This is a mini deep learning framework that uses only pytorch’s tensor operations and python’s standard math library.
- pytorch
- math
- matplotlib
module.py - this is the main .py file encapsulating the key components for implementing a neural network. It contains the following classes:
- Module - a backbone abstract class which defines the necessary methods for training a neural network.

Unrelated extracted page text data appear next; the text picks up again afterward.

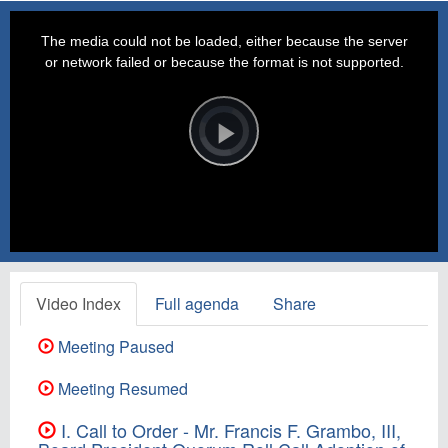
This
is
a
The media could not be loaded, either because the server
modal
window.
or network failed or because the format is not supported.
Video
Player
is
loading.
Play
Video
Video Index
Full agenda
Share
Meeting Paused
Meeting Resumed
I. Call to Order - Mr. Francis F. Grambo, III,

- Sequential - a container class of modules which processes input data sequentially. Inherits Module.
- DenseLayer - a class implementing fully-connected layer. Inherits Module.
- ReLU, Tanh, Sigmoid, Softmax activation functions. All of them inherit Module.
loss.py - this is a .py file implementing neural network loss functions. It contains the following classes:
- Loss - an abstract class defining all the necessary methods that a neural network loss function should have.
- MSE - a class implementing mean squared error loss. Inherits from Loss
- CrossEntropy - a class implementing categorical cross-entropy loss. Inherits from Loss.
utilities.py - this is a .py file containig several utility methods such as generating the data for the given binary classification problem, computing the accuracy of the neural net, etc.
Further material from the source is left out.